Do not Use Your Phone

Rolling over in bed to open one eye and scroll through the gram, check out the latest TikTok dance, or heaven forbid, get your heart racing as you read the newest work email will 100 percent hinder your morning.

Leave your phone off until your full 45-60 minute routine is finished. To best execute this, set your morning alarm on an Amazon Echo or Google device. Give yourself no reason to pick up your phone.

Make Your Bed (Moma was right!)

Making your bed doesn’t just give off the look of someone who has their life together, but it gives you a quick and easy “win” within three minutes of waking up.

When taking 30 seconds of your morning, the win you create gives your brain the first positive reinforcement you can do anything. It’s contagious; you will be searching for that next win (such as finishing your morning routine, getting your workout in, getting all items checked off your to-do list, and so on).

Dedicated Morning Journal

Once you’re awake and have made your first cup of coffee (I hope I’m not the only one refilling 2-3 times), pull out a dedicated journal, just for your morning musings.
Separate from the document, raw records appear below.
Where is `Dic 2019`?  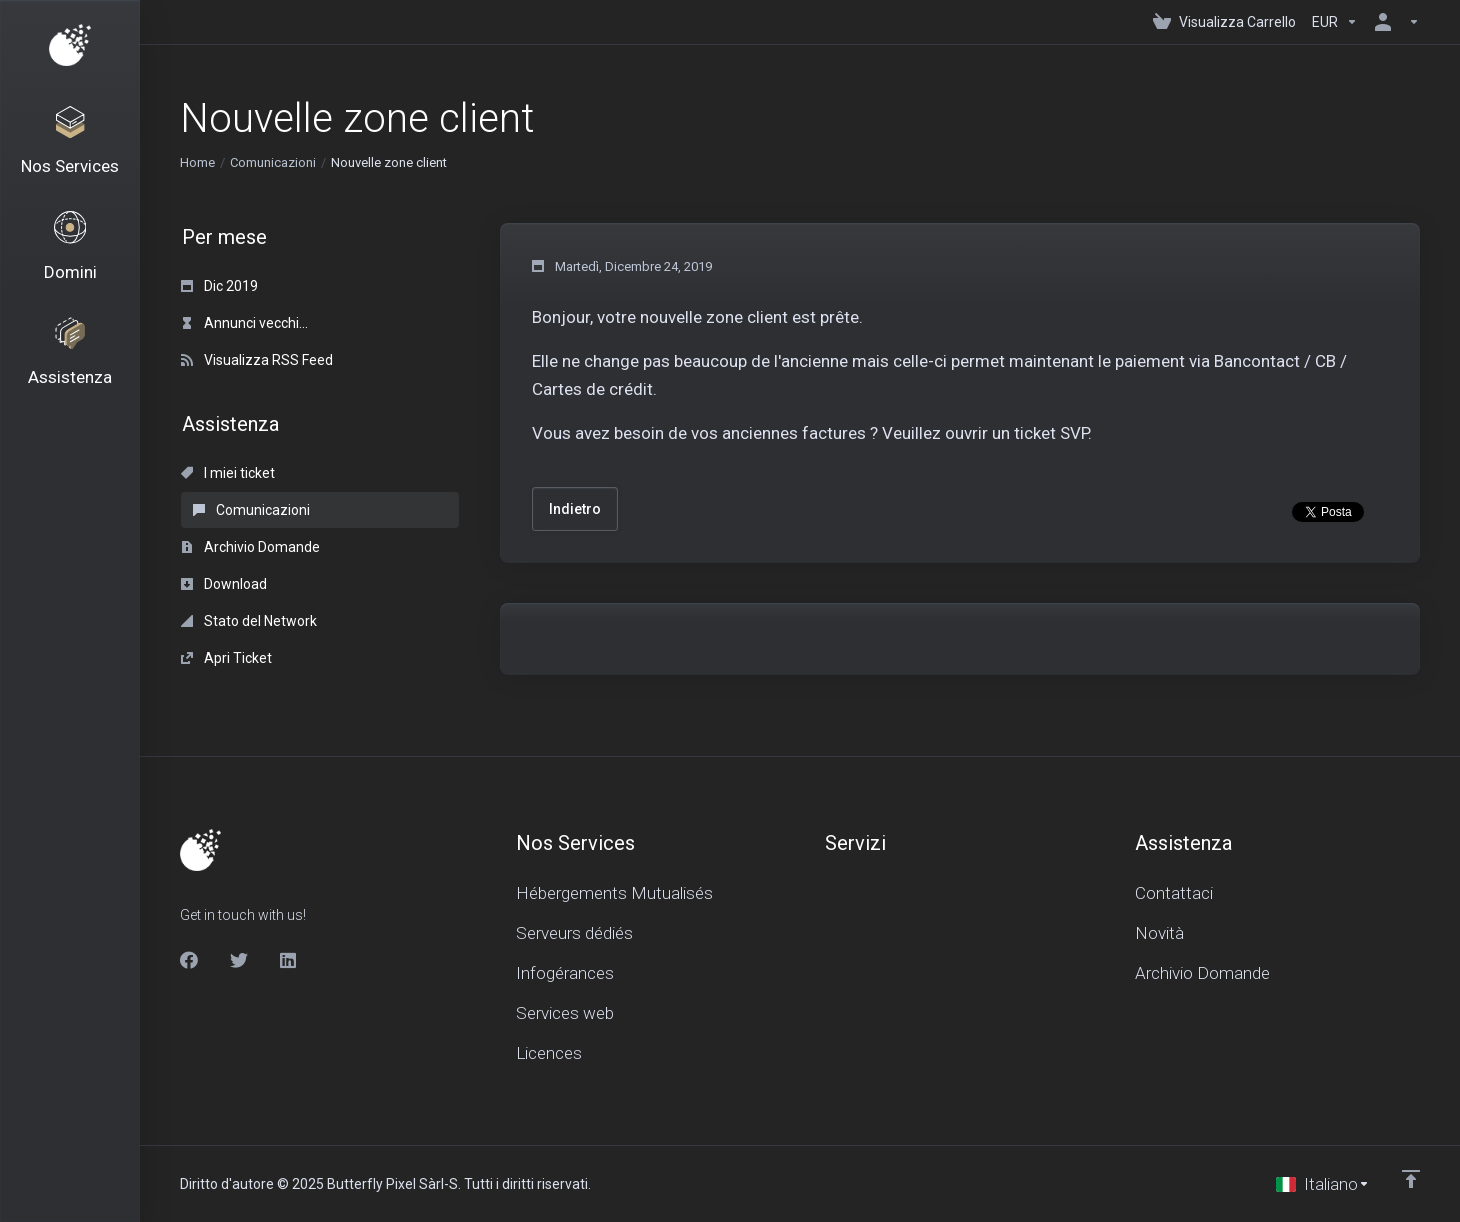
Dic 2019 is located at coordinates (219, 286).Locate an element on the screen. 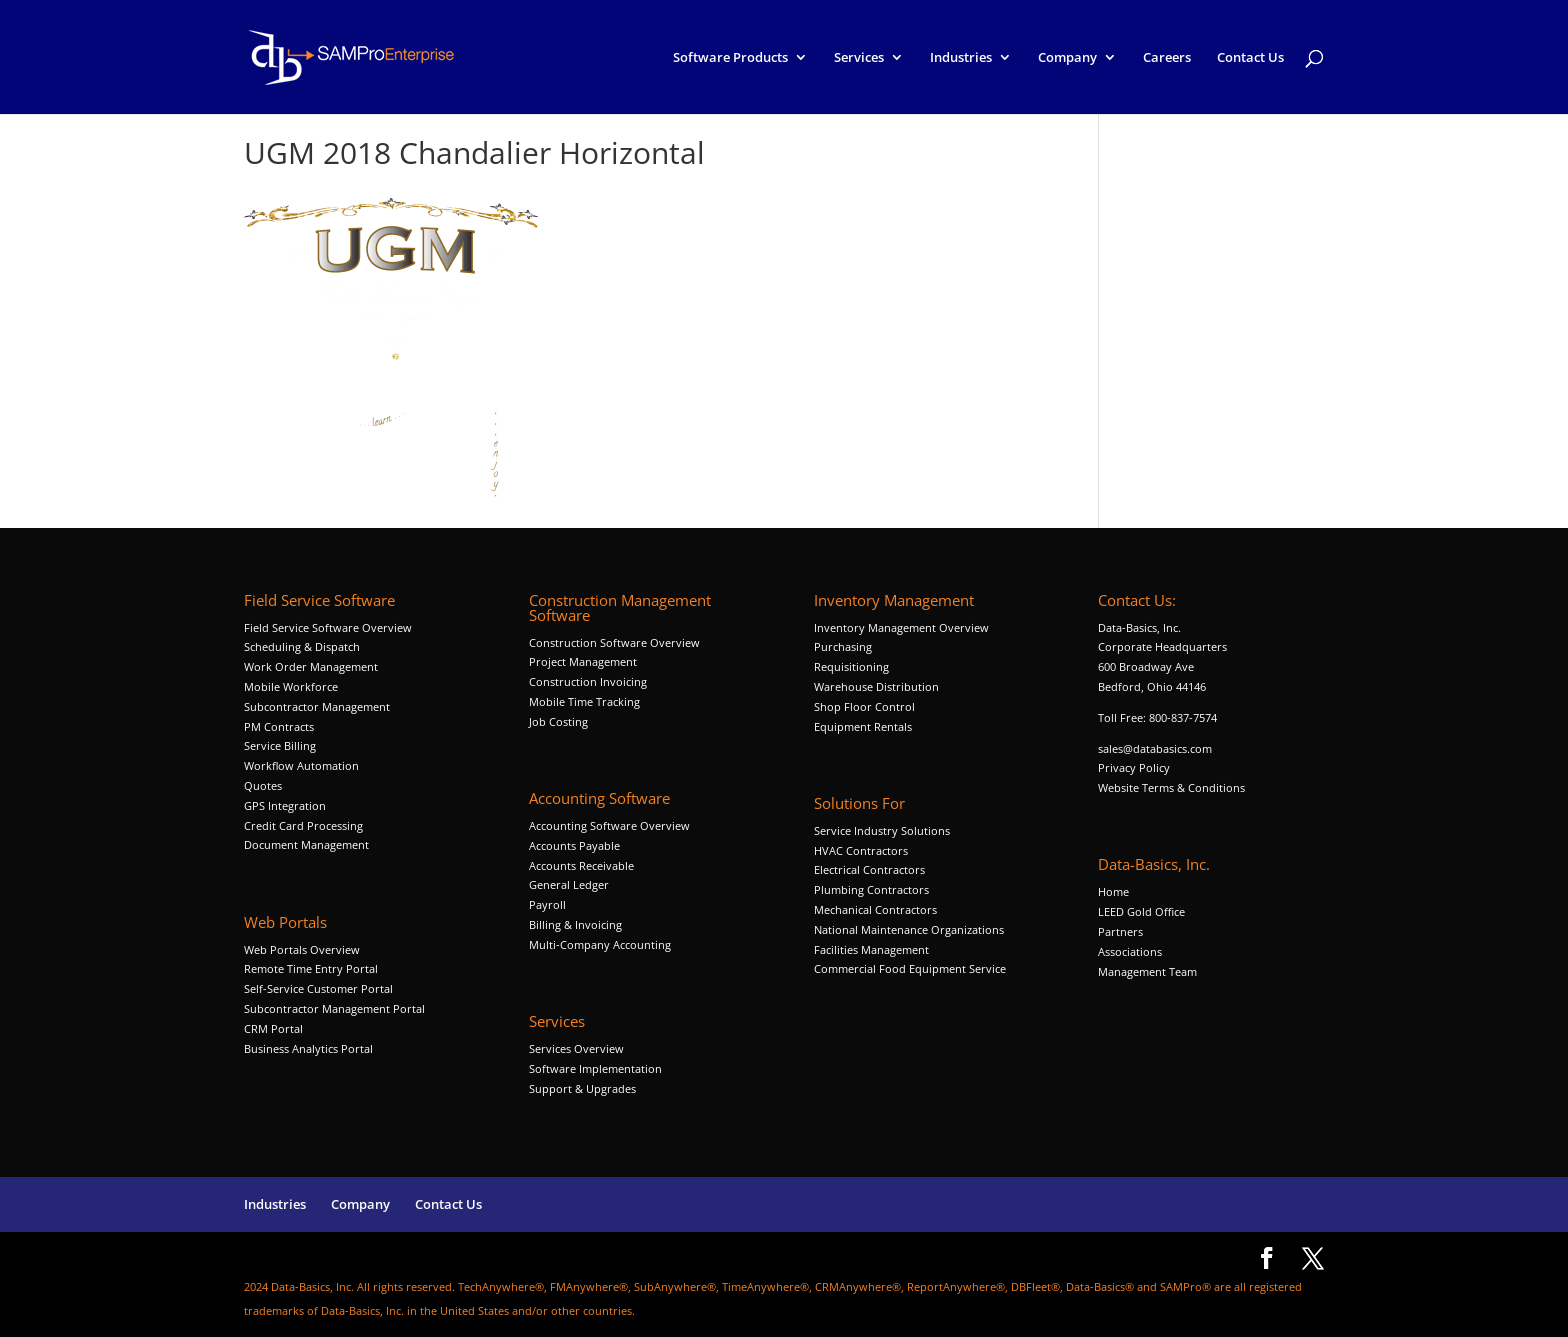  Service Industry Solutions is located at coordinates (882, 830).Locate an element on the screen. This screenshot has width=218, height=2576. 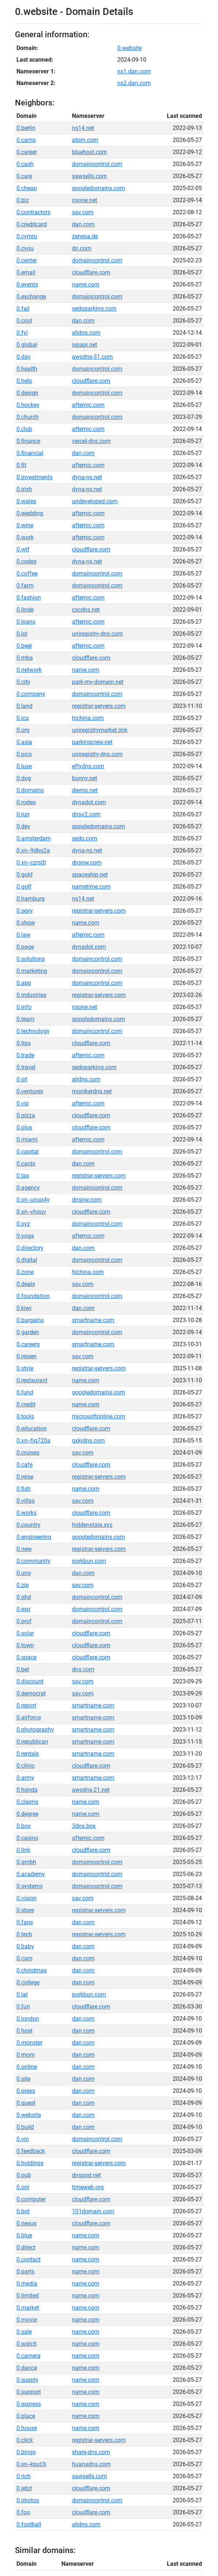
0.exchange is located at coordinates (31, 296).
Look for a journal you find a connection with; it may be aesthetically pleasing, the paper connects with your sense of style, or maybe leather is just your thing!
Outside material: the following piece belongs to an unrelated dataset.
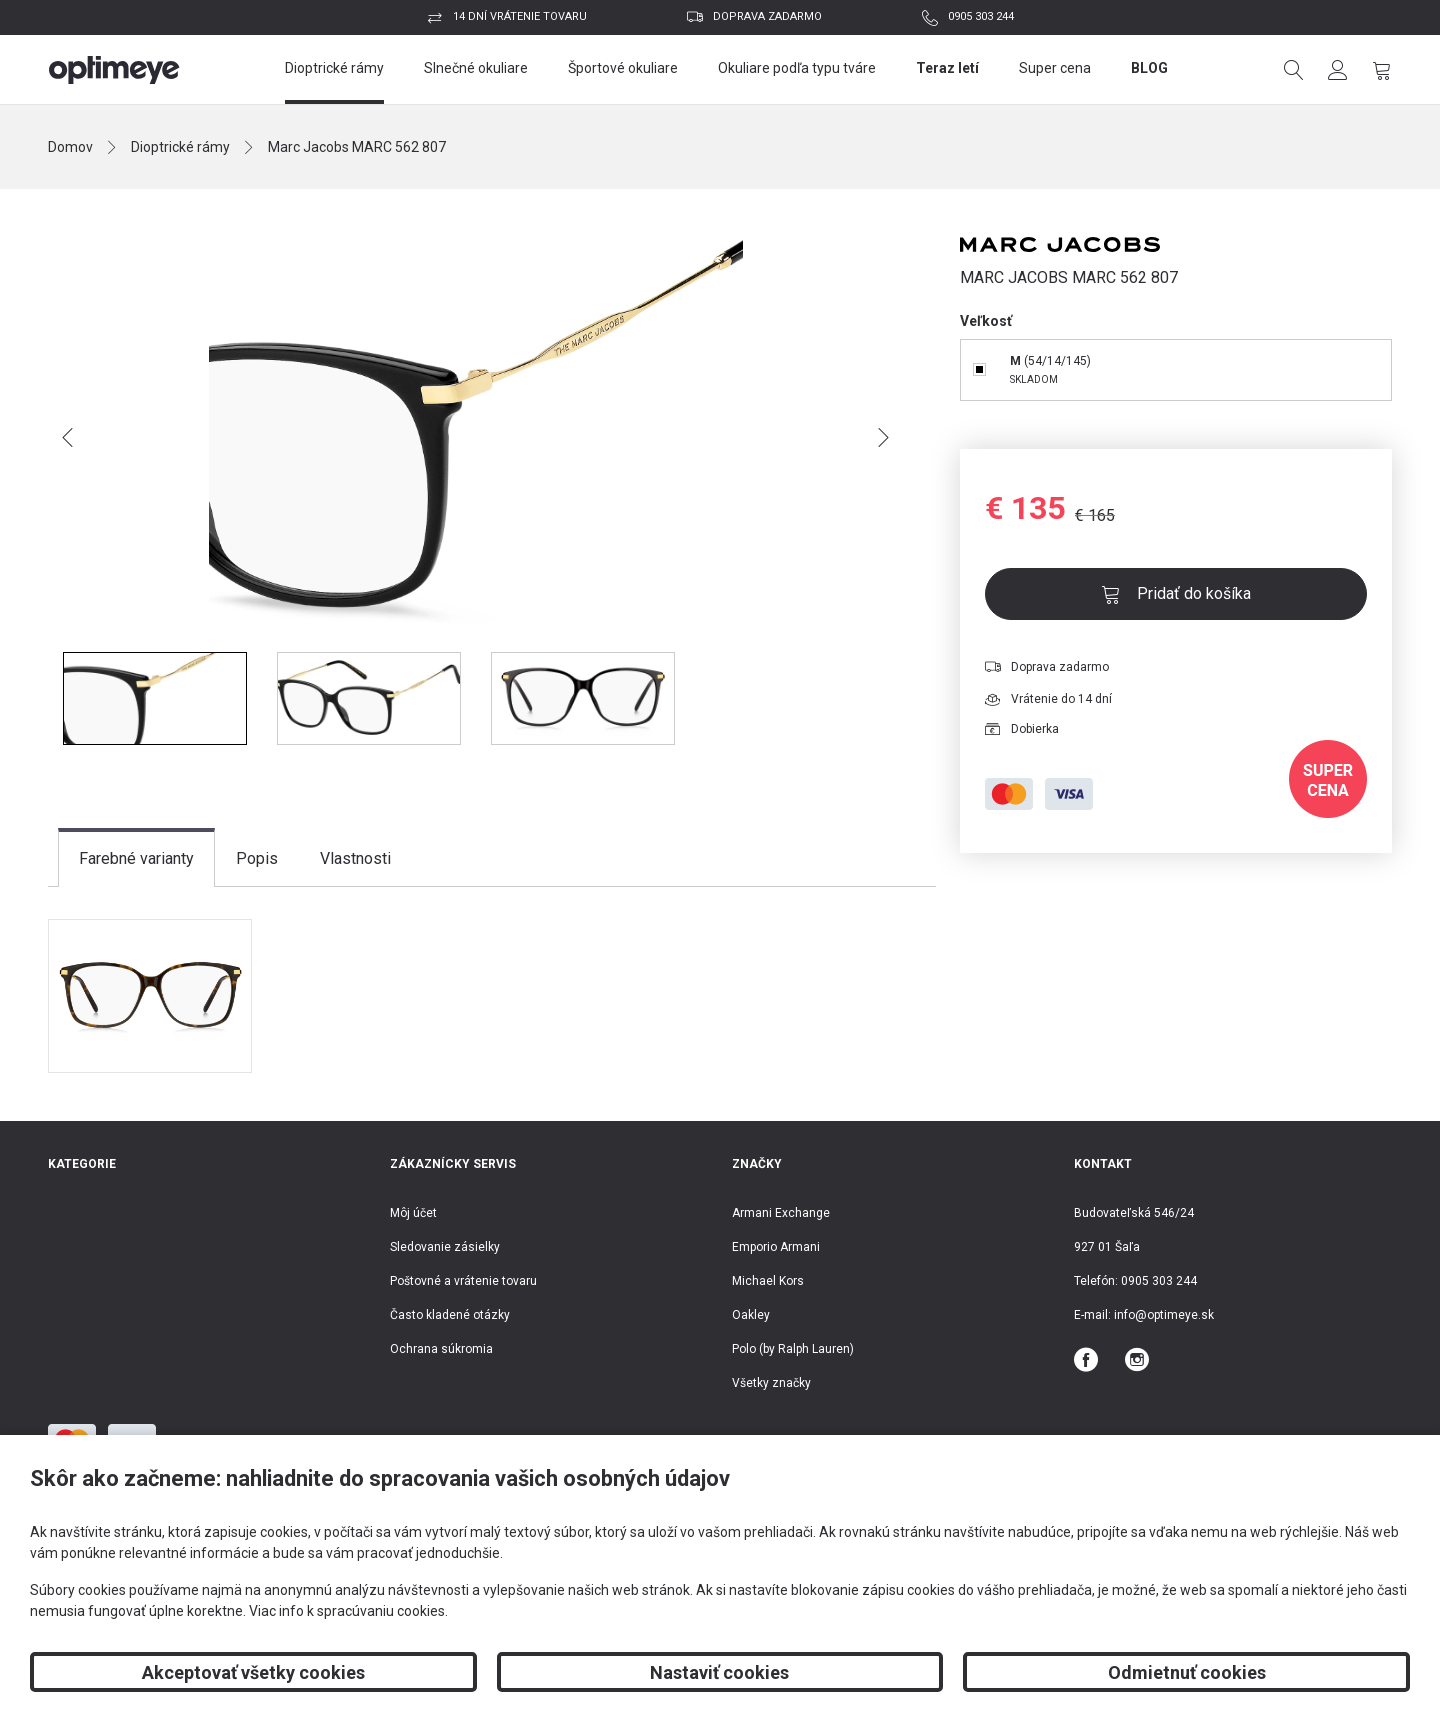 This screenshot has height=1722, width=1440. What do you see at coordinates (445, 1247) in the screenshot?
I see `Sledovanie zásielky` at bounding box center [445, 1247].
Spend 10 minutes or half a page, and write down everything swirling inside your head. Some areas of focus when writing in your morning journal:

>> How productive was yesterday

>> Did something affect you mentally yesterday

>> What’s planned for today, and does it make you nervous

>> Perhaps you are burnt out and need a break (write it down!)

Morning Affirmations

Take 30-60 seconds and voice positive affirmations out loud to the universe. Think of it as a bit of a morning exercise for your brain, just as you would warm up your body through physical movement. A few examples of what a morning affirmation would look like:

>> The feelings in my body are normal and I fully accept them.

>> Every day I am becoming a better version of myself.

>> I’m allowed to make mistakes; they don’t make up my whole story.

>> I am confident in my ability to better my health today.

>> I am at peace with who I am as a person.

Morning routines aren’t only for the most successful people in “Top 100” blog posts. They have value in all of our lives, and without mine, I know for a fact that this pandemic would have shoved me down into the dirt far more often than it did.

Today, take some time to look around the web, reading up on those you look up to, and see what their morning routine entails. Imitation is the most sincere form of flattery, they say.

If nothing else, do this for your mental health and happiness because we are in this for the long haul.